### Directions for this task
In the records that follow, locate every line with "儿童档案" and extract it.

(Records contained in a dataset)

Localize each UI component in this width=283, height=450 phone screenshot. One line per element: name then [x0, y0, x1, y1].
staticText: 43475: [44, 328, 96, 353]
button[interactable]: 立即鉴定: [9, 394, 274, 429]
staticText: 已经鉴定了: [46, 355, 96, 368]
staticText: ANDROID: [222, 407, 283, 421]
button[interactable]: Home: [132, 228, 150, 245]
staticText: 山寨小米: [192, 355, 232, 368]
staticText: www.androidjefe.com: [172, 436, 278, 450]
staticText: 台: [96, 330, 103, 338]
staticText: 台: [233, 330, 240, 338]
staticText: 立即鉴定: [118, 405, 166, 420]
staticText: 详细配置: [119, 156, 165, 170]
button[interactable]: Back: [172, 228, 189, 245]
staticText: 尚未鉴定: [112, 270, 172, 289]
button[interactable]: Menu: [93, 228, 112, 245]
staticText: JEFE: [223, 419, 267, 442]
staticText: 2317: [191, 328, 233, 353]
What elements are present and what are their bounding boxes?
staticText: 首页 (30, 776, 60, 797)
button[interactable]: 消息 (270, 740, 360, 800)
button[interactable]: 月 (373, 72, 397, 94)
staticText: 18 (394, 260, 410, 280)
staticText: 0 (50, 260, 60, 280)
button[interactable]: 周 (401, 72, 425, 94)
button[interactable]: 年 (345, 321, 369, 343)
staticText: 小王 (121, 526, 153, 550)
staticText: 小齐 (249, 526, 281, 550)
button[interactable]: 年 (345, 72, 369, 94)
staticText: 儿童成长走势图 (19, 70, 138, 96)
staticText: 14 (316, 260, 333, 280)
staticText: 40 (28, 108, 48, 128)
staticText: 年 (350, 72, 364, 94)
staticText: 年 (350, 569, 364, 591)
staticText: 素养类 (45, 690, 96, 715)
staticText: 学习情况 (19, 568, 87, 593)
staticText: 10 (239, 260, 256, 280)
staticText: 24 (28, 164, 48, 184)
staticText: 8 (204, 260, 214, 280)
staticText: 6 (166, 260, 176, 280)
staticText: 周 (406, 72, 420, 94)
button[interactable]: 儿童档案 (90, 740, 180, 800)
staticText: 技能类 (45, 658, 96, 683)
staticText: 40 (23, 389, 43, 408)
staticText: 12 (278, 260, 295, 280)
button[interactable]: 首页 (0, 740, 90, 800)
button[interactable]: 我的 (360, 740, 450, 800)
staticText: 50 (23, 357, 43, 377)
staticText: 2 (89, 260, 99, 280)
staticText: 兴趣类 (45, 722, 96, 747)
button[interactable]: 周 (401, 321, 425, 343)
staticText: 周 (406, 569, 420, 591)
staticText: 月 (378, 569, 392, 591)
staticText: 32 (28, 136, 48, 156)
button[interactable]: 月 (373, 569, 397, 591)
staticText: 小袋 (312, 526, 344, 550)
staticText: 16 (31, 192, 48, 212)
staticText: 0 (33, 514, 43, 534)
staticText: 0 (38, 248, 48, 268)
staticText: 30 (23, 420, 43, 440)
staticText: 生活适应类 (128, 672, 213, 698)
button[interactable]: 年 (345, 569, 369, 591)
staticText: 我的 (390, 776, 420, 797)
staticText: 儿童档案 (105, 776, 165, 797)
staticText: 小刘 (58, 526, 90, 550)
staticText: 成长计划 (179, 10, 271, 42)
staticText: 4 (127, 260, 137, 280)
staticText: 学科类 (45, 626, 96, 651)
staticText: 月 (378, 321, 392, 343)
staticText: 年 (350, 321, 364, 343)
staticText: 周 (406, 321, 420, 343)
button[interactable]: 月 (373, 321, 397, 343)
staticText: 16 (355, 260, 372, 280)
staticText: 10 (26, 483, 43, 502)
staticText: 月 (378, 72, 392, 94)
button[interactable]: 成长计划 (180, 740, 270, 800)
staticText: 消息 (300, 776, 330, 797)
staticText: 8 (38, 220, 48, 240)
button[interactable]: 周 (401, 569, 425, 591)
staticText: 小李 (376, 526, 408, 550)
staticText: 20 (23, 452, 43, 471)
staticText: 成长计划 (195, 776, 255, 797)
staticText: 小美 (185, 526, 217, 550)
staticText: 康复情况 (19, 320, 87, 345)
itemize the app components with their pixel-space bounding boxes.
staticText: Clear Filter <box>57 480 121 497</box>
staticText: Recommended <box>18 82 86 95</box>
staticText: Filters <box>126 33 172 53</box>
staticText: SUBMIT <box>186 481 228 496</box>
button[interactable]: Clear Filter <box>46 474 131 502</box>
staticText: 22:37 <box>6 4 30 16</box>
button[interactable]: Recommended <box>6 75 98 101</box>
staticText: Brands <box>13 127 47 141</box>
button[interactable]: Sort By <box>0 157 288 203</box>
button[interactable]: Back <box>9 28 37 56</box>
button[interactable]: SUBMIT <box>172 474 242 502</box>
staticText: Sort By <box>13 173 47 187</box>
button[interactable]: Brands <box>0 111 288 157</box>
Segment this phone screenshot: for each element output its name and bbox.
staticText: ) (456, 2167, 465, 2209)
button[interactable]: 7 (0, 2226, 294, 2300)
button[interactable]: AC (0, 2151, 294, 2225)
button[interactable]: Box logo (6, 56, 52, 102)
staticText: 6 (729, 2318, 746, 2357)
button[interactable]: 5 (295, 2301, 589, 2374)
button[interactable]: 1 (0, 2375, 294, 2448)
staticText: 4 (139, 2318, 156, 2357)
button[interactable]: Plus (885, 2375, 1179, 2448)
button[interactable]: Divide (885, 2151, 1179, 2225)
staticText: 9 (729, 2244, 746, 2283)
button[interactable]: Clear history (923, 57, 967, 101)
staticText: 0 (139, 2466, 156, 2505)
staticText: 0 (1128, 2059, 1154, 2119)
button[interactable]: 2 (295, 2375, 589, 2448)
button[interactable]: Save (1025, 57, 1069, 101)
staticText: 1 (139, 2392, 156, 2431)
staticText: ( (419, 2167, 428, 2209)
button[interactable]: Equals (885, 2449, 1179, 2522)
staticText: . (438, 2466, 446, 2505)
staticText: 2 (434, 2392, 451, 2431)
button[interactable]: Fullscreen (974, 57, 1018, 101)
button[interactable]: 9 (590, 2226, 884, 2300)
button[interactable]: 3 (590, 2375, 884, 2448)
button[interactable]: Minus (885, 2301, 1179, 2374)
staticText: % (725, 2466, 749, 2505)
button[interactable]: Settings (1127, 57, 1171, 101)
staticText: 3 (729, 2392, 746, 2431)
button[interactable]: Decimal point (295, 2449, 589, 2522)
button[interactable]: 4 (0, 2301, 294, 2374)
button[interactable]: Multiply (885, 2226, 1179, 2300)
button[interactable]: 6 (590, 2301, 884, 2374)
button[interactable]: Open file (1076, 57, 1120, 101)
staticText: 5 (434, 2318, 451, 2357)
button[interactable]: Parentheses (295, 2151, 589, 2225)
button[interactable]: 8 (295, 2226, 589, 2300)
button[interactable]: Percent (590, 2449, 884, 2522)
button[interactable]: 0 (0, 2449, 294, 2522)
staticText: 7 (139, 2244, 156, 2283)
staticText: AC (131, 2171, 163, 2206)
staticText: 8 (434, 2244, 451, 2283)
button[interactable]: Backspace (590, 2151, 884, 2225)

### Response
button[interactable]: 儿童档案 (90, 740, 180, 800)
staticText: 儿童档案 (105, 776, 165, 797)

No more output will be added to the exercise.